_Records provided_
= Beginning of Section =

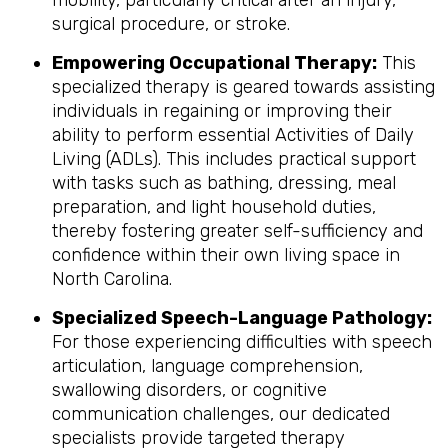
mobility, particularly critical after an injury,
surgical procedure, or stroke.
Empowering Occupational Therapy:
This
specialized therapy is geared towards assisting
individuals in regaining or improving their
ability to perform essential Activities of Daily
Living (ADLs). This includes practical support
with tasks such as bathing, dressing, meal
preparation, and light household duties,
thereby fostering greater self-sufficiency and
confidence within their own living space in
North Carolina.
Specialized Speech-Language Pathology:
For those experiencing difficulties with speech
articulation, language comprehension,
swallowing disorders, or cognitive
communication challenges, our dedicated
specialists provide targeted therapy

= End of Section =

_What the task asks_
Whenever the word "their" shows up in a line of the entries, copy that line.

_Solution to the exercise_
individuals in regaining or improving their
confidence within their own living space in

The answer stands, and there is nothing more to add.